[Saved data entries]
--- START ---
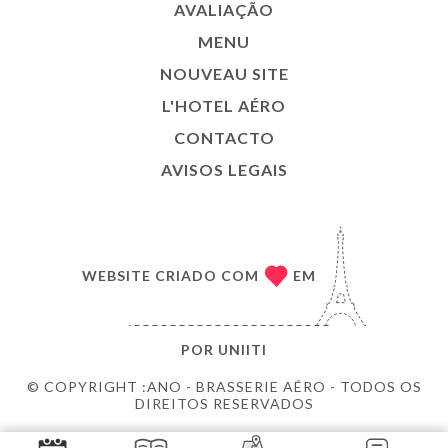
AVALIAÇÃO
MENU
NOUVEAU SITE
L'HOTEL AÉRO
CONTACTO
AVISOS LEGAIS
WEBSITE CRIADO COM
EM
POR
UNIITI
© COPYRIGHT :ANO - BRASSERIE AÉRO - TODOS OS
DIREITOS RESERVADOS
--- END ---
_What this task involves_: Exactly as written, copy the entries above without their pictures.

_Result for this task_:
AVALIAÇÃO
MENU
NOUVEAU SITE
L'HOTEL AÉRO
CONTACTO
AVISOS LEGAIS
WEBSITE CRIADO COM
EM
POR
UNIITI
© COPYRIGHT :ANO - BRASSERIE AÉRO - TODOS OS
DIREITOS RESERVADOS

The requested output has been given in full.